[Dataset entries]
Content starts

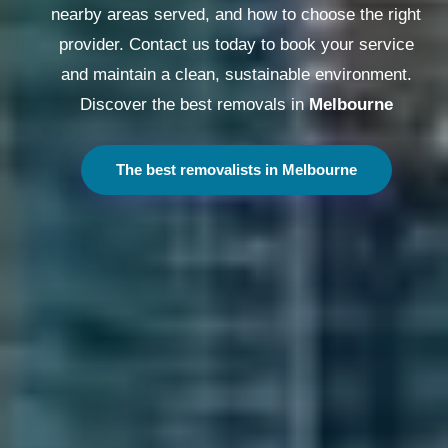
nearby areas served, and how to choose the right
provider. Contact us today to book your service
and maintain a clean, sustainable environment.
Discover the best removals in
Melbourne
The best removalists in Melbourne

Content ends

• DESCRIPTION OF THE TASK
Print nothing but the lines from the one that contains "Discover the best removals in" to the final line of the data, both included, exactly as they read.

• YOUR RESPONSE
Discover the best removals in
Melbourne
The best removalists in Melbourne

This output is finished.